◆ Prompt:
Please retype the records below exactly as they appear, but leave out the pictures.

Page-level text extractions:
※ ※ ※

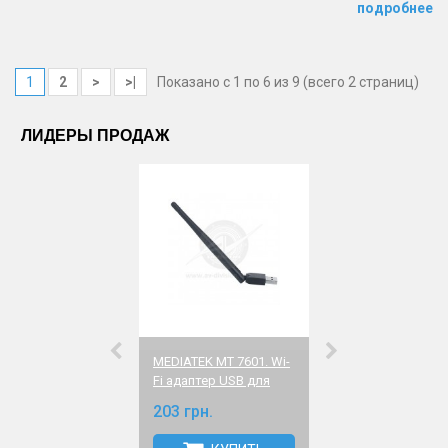
подробнее
1
2
>
>|
Показано с 1 по 6 из 9 (всего 2 страниц)
ЛИДЕРЫ ПРОДАЖ
MEDIATEK MT 7601. Wi-
Настройка HD
Fi адаптер USB для
спутникового 
соединения
при покупке в
203 грн.
200 грн.
спутникового тюнера
магазине AV-div
с Интернет сетью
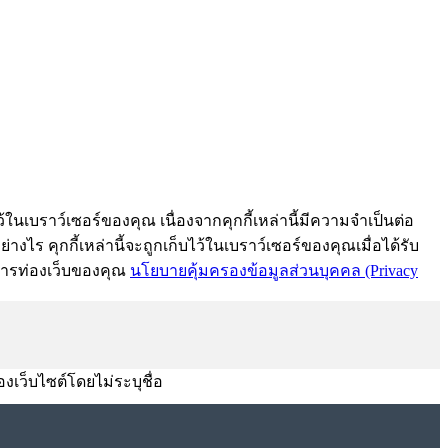
้ในเบราว์เซอร์ของคุณ เนื่องจากคุกกี้เหล่านี้มีความจำเป็นต่อ
งไร คุกกี้เหล่านี้จะถูกเก็บไว้ในเบราว์เซอร์ของคุณเมื่อได้รับ
์การท่องเว็บของคุณ
นโยบายคุ้มครองข้อมูลส่วนบุคคล (Privacy
องเว็บไซต์โดยไม่ระบุชื่อ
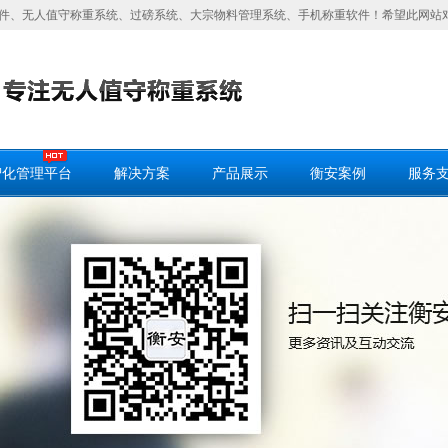
件、无人值守称重系统、过磅系统、大宗物料管理系统、手机称重软件！希望此网站
智化管理平台
解决方案
产品展示
衡安案例
服务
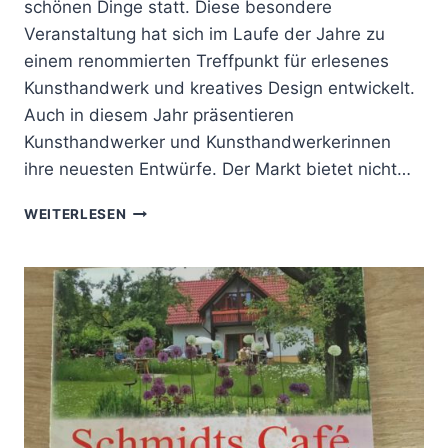
schönen Dinge statt. Diese besondere
Veranstaltung hat sich im Laufe der Jahre zu
einem renommierten Treffpunkt für erlesenes
Kunsthandwerk und kreatives Design entwickelt.
Auch in diesem Jahr präsentieren
Kunsthandwerker und Kunsthandwerkerinnen
ihre neuesten Entwürfe. Der Markt bietet nicht…
MARKT
WEITERLESEN
DER
SCHÖNEN
DINGE
2026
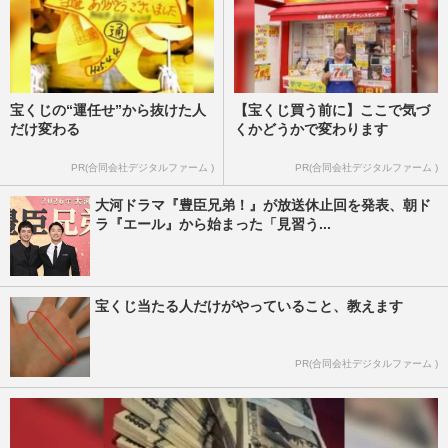
宝くじの“運任せ”から抜けた人
【宝くじ買う前に】ここで気づ
だけ変わる
くかどうかで変わります
PR(合同会社デジタルファーム )
PR(合同会社デジタルファーム )
大河ドラマ『豊臣兄弟！』が放送休止回を発表、朝ド
ラ『エール』から始まった「見習う...
宝くじ当たる人だけがやっていること、教えます
PR(合同会社デジタルファーム )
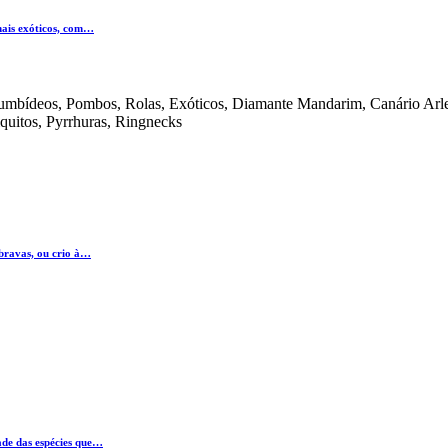
mais exóticos, com…
olumbídeos, Pombos, Rolas, Exóticos, Diamante Mandarim, Canário Arle
iquitos, Pyrrhuras, Ringnecks
 bravas, ou crio à…
ade das espécies que…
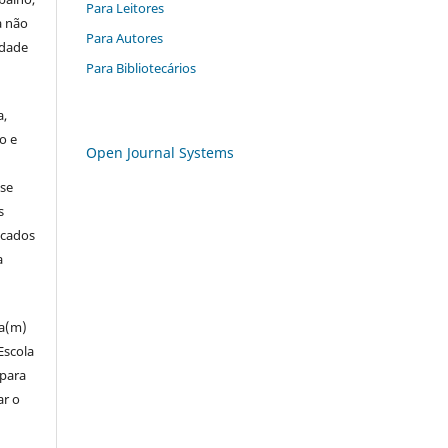
Para Leitores
a não
Para Autores
edade
Para Bibliotecários
a,
o e
Open Journal Systems
 se
s
icados
a
za(m)
Escola
 para
ar o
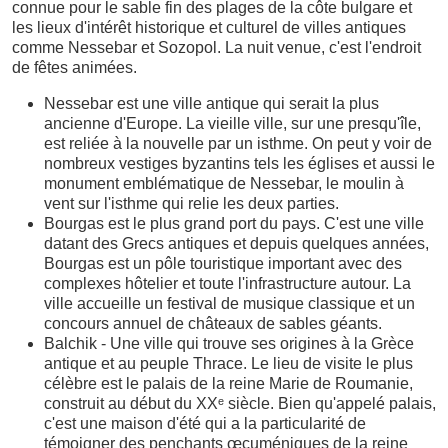
connue pour le sable fin des plages de la côte bulgare et
les lieux d'intérêt historique et culturel de villes antiques
comme Nessebar et Sozopol. La nuit venue, c'est l'endroit
de fêtes animées.
Nessebar est une ville antique qui serait la plus
ancienne d'Europe. La vieille ville, sur une presqu'île,
est reliée à la nouvelle par un isthme. On peut y voir de
nombreux vestiges byzantins tels les églises et aussi le
monument emblématique de Nessebar, le moulin à
vent sur l'isthme qui relie les deux parties.
Bourgas est le plus grand port du pays. C'est une ville
datant des Grecs antiques et depuis quelques années,
Bourgas est un pôle touristique important avec des
complexes hôtelier et toute l'infrastructure autour. La
ville accueille un festival de musique classique et un
concours annuel de châteaux de sables géants.
Balchik - Une ville qui trouve ses origines à la Grèce
antique et au peuple Thrace. Le lieu de visite le plus
célèbre est le palais de la reine Marie de Roumanie,
construit au début du XXᵉ siècle. Bien qu'appelé palais,
c'est une maison d'été qui a la particularité de
témoigner des penchants œcuméniques de la reine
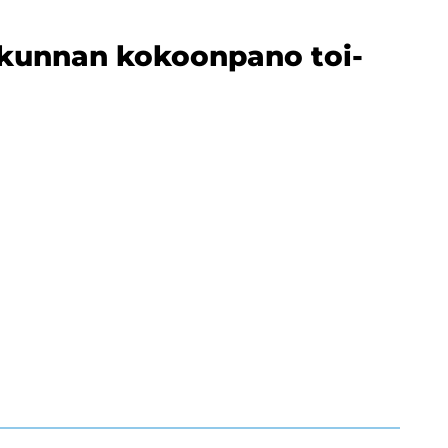
mi­kun­nan ko­koon­pa­no toi­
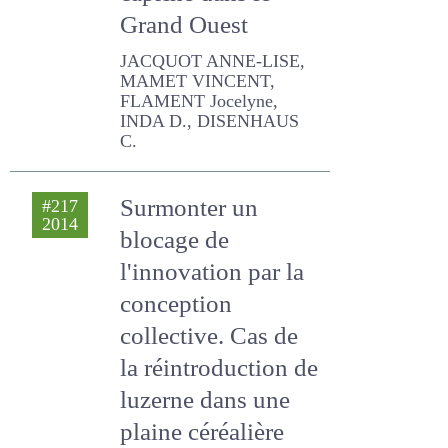
caprine dans le
Grand Ouest
JACQUOT ANNE-LISE,
MAMET VINCENT, FLAMENT
Jocelyne, INDA D.,
DISENHAUS C.
Surmonter un
#217
2014
blocage de
l'innovation par la
conception
collective. Cas de la
réintroduction de
luzerne dans une
plaine céréalière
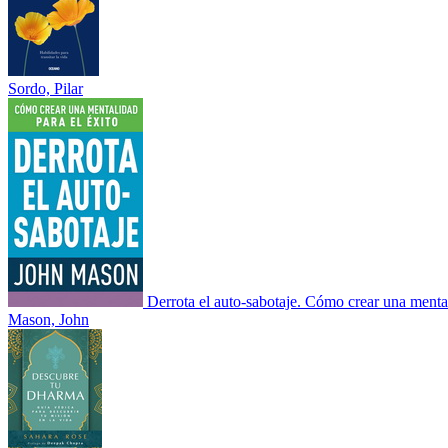
Sordo, Pilar
Derrota el auto-sabotaje. Cómo crear una menta
Mason, John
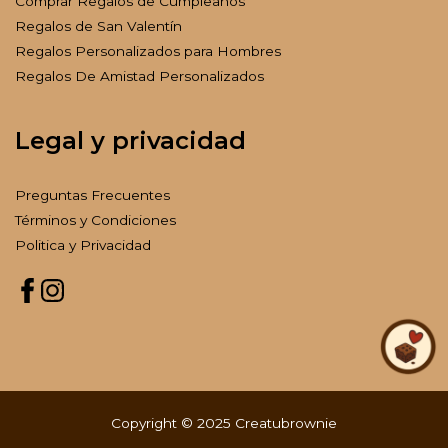
Comprar Regalos de Cumpleaños
Regalos de San Valentín
Regalos Personalizados para Hombres
Regalos De Amistad Personalizados
Legal y privacidad
Preguntas Frecuentes
Términos y Condiciones
Politica y Privacidad
Copyright © 2025 Creatubrownie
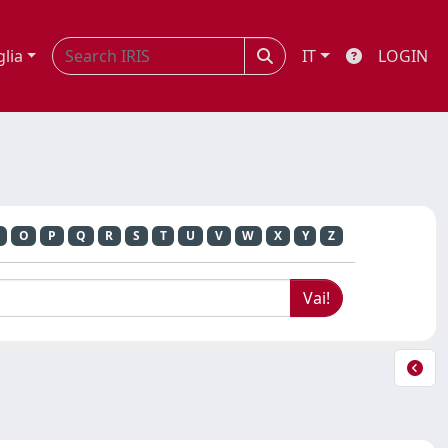
glia
IT
LOGIN
O
P
Q
R
S
T
U
V
W
X
Y
Z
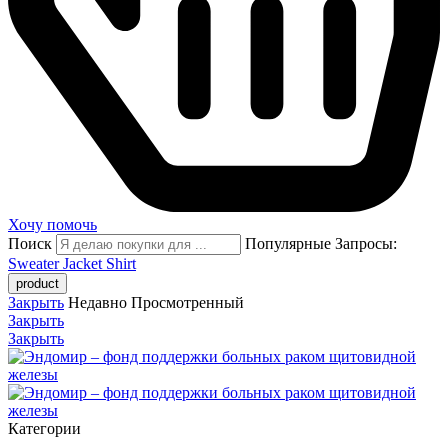
Хочу помочь
Поиск
Популярные Запросы:
Sweater
Jacket
Shirt
Закрыть
Недавно Просмотренный
Закрыть
Закрыть
Категории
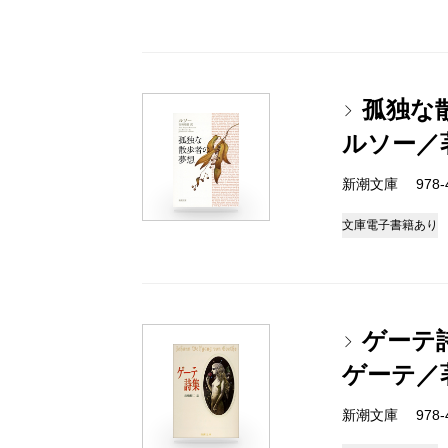
孤独な
ルソー／
新潮文庫 978-4
文庫
電子書籍あり
ゲーテ
ゲーテ／
新潮文庫 978-4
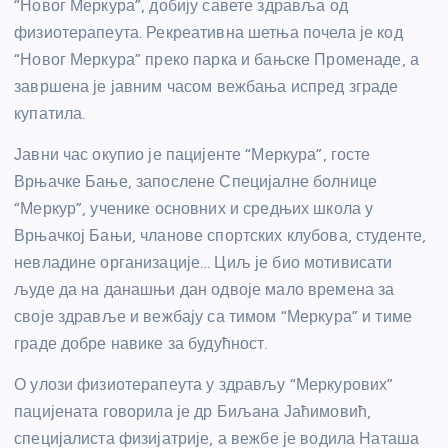
“Новог Меркура”, добију савете здравља од
физиотерапеута. Рекреативна шетња почела је код
“Новог Меркура” преко парка и бањске Променаде, а
завршена је јавним часом вежбања испред зграде
купатила.
Јавни час окупио је пацијенте “Меркура”, госте
Врњачке Бање, запослене Специјалне болнице
“Меркур”, ученике основних и средњих школа у
Врњачкој Бањи, чланове спортских клубова, студенте,
невладине организације… Циљ је био мотивисати
људе да на данашњи дан одвоје мало времена за
своје здравље и вежбају са тимом “Меркура” и тиме
граде добре навике за будућност.
О улози физиотерапеута у здрављу “Меркурових”
пацијената говорила је др Биљана Јаћимовић,
специјалиста физијатрије, а вежбе је водила Наташа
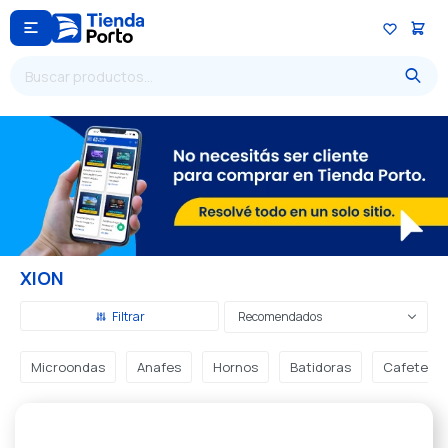

XION
Recomendados
Microondas
Anafes
Hornos
Batidoras
Cafeteras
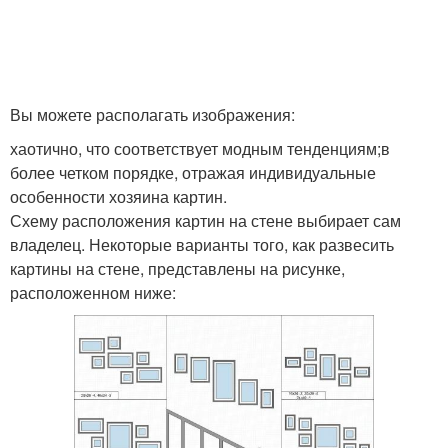
Вы можете располагать изображения:
хаотично, что соответствует модным тенденциям;в
более четком порядке, отражая индивидуальные
особенности хозяина картин.
Схему расположения картин на стене выбирает сам
владелец. Некоторые варианты того, как развесить
картины на стене, представлены на рисунке,
расположенном ниже:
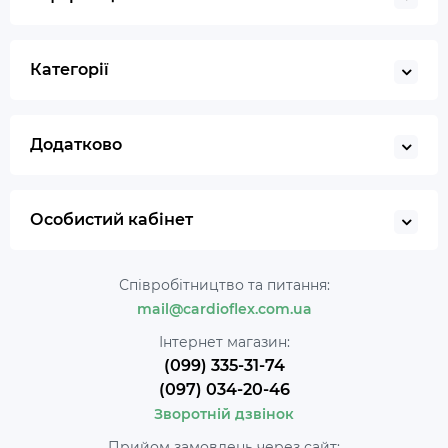
Категорії
Додатково
Особистий кабінет
Співробітництво та питання:
mail@cardioflex.com.ua
Інтернет магазин:
(099) 335-31-74
(097) 034-20-46
Зворотній дзвінок
Прийом замовлень через сайт:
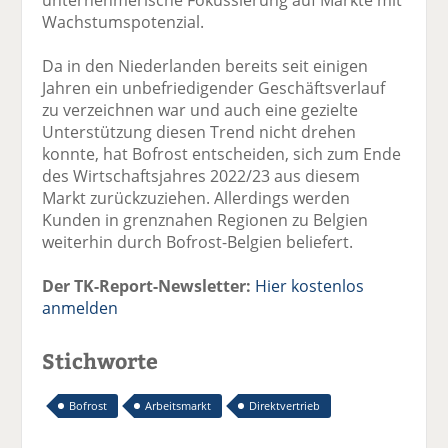
Wachstumspotenzial.
Da in den Niederlanden bereits seit einigen
Jahren ein unbefriedigender Geschäftsverlauf
zu verzeichnen war und auch eine gezielte
Unterstützung diesen Trend nicht drehen
konnte, hat Bofrost entscheiden, sich zum Ende
des Wirtschaftsjahres 2022/23 aus diesem
Markt zurückzuziehen. Allerdings werden
Kunden in grenznahen Regionen zu Belgien
weiterhin durch Bofrost-Belgien beliefert.
Der TK-Report-Newsletter:
Hier kostenlos
anmelden
Stichworte
Bofrost
Arbeitsmarkt
Direktvertrieb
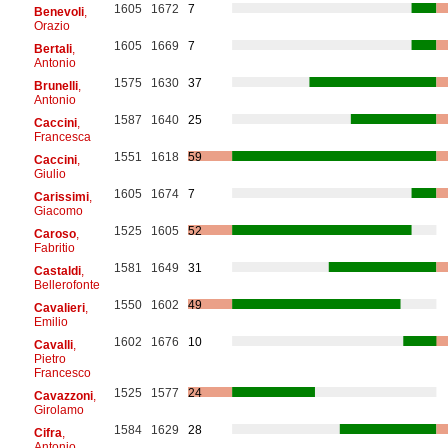
1605
1672
7
Benevoli
,
Orazio
1605
1669
7
Bertali
,
Antonio
1575
1630
37
Brunelli
,
Antonio
1587
1640
25
Caccini
,
Francesca
1551
1618
59
Caccini
,
Giulio
1605
1674
7
Carissimi
,
Giacomo
1525
1605
52
Caroso
,
Fabritio
1581
1649
31
Castaldi
,
Bellerofonte
1550
1602
49
Cavalieri
,
Emilio
1602
1676
10
Cavalli
,
Pietro
Francesco
1525
1577
24
Cavazzoni
,
Girolamo
1584
1629
28
Cifra
,
Antonio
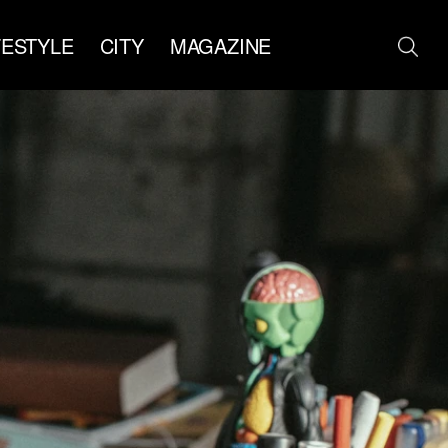
FESTYLE
CITY
MAGAZINE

※ ※ ※

◆ Finished exercise:
подробнее
1
2
>
>|
Показано с 1 по 6 из 9 (всего 2 страниц)
ЛИДЕРЫ ПРОДАЖ
MEDIATEK MT 7601. Wi-
Настройка HD
Fi адаптер USB для
спутникового 
соединения
при покупке в
203 грн.
200 грн.
спутникового тюнера
магазине AV-div
с Интернет сетью
้ในเบราว์เซอร์ของคุณ เนื่องจากคุกกี้เหล่านี้มีความจำเป็นต่อ
งไร คุกกี้เหล่านี้จะถูกเก็บไว้ในเบราว์เซอร์ของคุณเมื่อได้รับ
์การท่องเว็บของคุณ
นโยบายคุ้มครองข้อมูลส่วนบุคคล (Privacy
องเว็บไซต์โดยไม่ระบุชื่อ
件、无人值守称重系统、过磅系统、大宗物料管理系统、手机称重软件！希望此网站
智化管理平台
解决方案
产品展示
衡安案例
服务
schönen Dinge statt. Diese besondere
Veranstaltung hat sich im Laufe der Jahre zu
einem renommierten Treffpunkt für erlesenes
Kunsthandwerk und kreatives Design entwickelt.
Auch in diesem Jahr präsentieren
Kunsthandwerker und Kunsthandwerkerinnen
ihre neuesten Entwürfe. Der Markt bietet nicht…
MARKT
WEITERLESEN
DER
SCHÖNEN
DINGE
2026
宝くじの“運任せ”から抜けた人
【宝くじ買う前に】ここで気づ
だけ変わる
くかどうかで変わります
PR(合同会社デジタルファーム )
PR(合同会社デジタルファーム )
大河ドラマ『豊臣兄弟！』が放送休止回を発表、朝ド
ラ『エール』から始まった「見習う...
宝くじ当たる人だけがやっていること、教えます
PR(合同会社デジタルファーム )
mais exóticos, com…
olumbídeos, Pombos, Rolas, Exóticos, Diamante Mandarim, Canário Arle
iquitos, Pyrrhuras, Ringnecks
 bravas, ou crio à…
ade das espécies que…
Para Leitores
a não
Para Autores
edade
Para Bibliotecários
a,
o e
Open Journal Systems
 se
s
icados
a
za(m)
Escola
 para
ar o
connue pour le sable fin des plages de la côte bulgare et
les lieux d'intérêt historique et culturel de villes antiques
comme Nessebar et Sozopol. La nuit venue, c'est l'endroit
de fêtes animées.
Nessebar est une ville antique qui serait la plus
ancienne d'Europe. La vieille ville, sur une presqu'île,
est reliée à la nouvelle par un isthme. On peut y voir de
nombreux vestiges byzantins tels les églises et aussi le
monument emblématique de Nessebar, le moulin à
vent sur l'isthme qui relie les deux parties.
Bourgas est le plus grand port du pays. C'est une ville
datant des Grecs antiques et depuis quelques années,
Bourgas est un pôle touristique important avec des
complexes hôtelier et toute l'infrastructure autour. La
ville accueille un festival de musique classique et un
concours annuel de châteaux de sables géants.
Balchik - Une ville qui trouve ses origines à la Grèce
antique et au peuple Thrace. Le lieu de visite le plus
célèbre est le palais de la reine Marie de Roumanie,
construit au début du XXᵉ siècle. Bien qu'appelé palais,
c'est une maison d'été qui a la particularité de
témoigner des penchants œcuméniques de la reine
mi­kun­nan ko­koon­pa­no toi­
caprine dans le
Grand Ouest
JACQUOT ANNE-LISE,
MAMET VINCENT, FLAMENT
Jocelyne, INDA D.,
DISENHAUS C.
Surmonter un
#217
2014
blocage de
l'innovation par la
conception
collective. Cas de la
réintroduction de
luzerne dans une
plaine céréalière
Sordo, Pilar
Derrota el auto-sabotaje. Cómo crear una menta
Mason, John
Comprar Regalos de Cumpleaños
Regalos de San Valentín
Regalos Personalizados para Hombres
Regalos De Amistad Personalizados
Legal y privacidad
Preguntas Frecuentes
Términos y Condiciones
Politica y Privacidad
Copyright © 2025 Creatubrownie
glia
IT
LOGIN
O
P
Q
R
S
T
U
V
W
X
Y
Z
Хочу помочь
Поиск
Популярные Запросы:
Sweater
Jacket
Shirt
Закрыть
Недавно Просмотренный
Закрыть
Закрыть
Категории
孤独な
ルソー／
新潮文庫 978-4
文庫
電子書籍あり
ゲーテ
ゲーテ／
新潮文庫 978-4
“Новог Меркура”, добију савете здравља од
физиотерапеута. Рекреативна шетња почела је код
“Новог Меркура” преко парка и бањске Променаде, а
завршена је јавним часом вежбања испред зграде
купатила.
Јавни час окупио је пацијенте “Меркура”, госте
Врњачке Бање, запослене Специјалне болнице
“Меркур”, ученике основних и средњих школа у
Врњачкој Бањи, чланове спортских клубова, студенте,
невладине организације… Циљ је био мотивисати
људе да на данашњи дан одвоје мало времена за
своје здравље и вежбају са тимом “Меркура” и тиме
граде добре навике за будућност.
О улози физиотерапеута у здрављу “Меркурових”
пацијената говорила је др Биљана Јаћимовић,
специјалиста физијатрије, а вежбе је водила Наташа

XION
Recomendados
Microondas
Anafes
Hornos
Batidoras
Cafeteras
Вы можете располагать изображения:
хаотично, что соответствует модным тенденциям;в
более четком порядке, отражая индивидуальные
особенности хозяина картин.
Схему расположения картин на стене выбирает сам
владелец. Некоторые варианты того, как развесить
картины на стене, представлены на рисунке,
расположенном ниже:
Категорії
Додатково
Особистий кабінет
Співробітництво та питання:
mail@cardioflex.com.ua
Інтернет магазин:
(099) 335-31-74
(097) 034-20-46
Зворотній дзвінок
Прийом замовлень через сайт:
Wachstumspotenzial.
Da in den Niederlanden bereits seit einigen
Jahren ein unbefriedigender Geschäftsverlauf
zu verzeichnen war und auch eine gezielte
Unterstützung diesen Trend nicht drehen
konnte, hat Bofrost entscheiden, sich zum Ende
des Wirtschaftsjahres 2022/23 aus diesem
Markt zurückzuziehen. Allerdings werden
Kunden in grenznahen Regionen zu Belgien
weiterhin durch Bofrost-Belgien beliefert.
Der TK-Report-Newsletter:
Hier kostenlos
anmelden
Stichworte
Bofrost
Arbeitsmarkt
Direktvertrieb
1605
1672
7
Benevoli
,
Orazio
1605
1669
7
Bertali
,
Antonio
1575
1630
37
Brunelli
,
Antonio
1587
1640
25
Caccini
,
Francesca
1551
1618
59
Caccini
,
Giulio
1605
1674
7
Carissimi
,
Giacomo
1525
1605
52
Caroso
,
Fabritio
1581
1649
31
Castaldi
,
Bellerofonte
1550
1602
49
Cavalieri
,
Emilio
1602
1676
10
Cavalli
,
Pietro
Francesco
1525
1577
24
Cavazzoni
,
Girolamo
1584
1629
28
Cifra
,
Antonio
FESTYLE
CITY
MAGAZINE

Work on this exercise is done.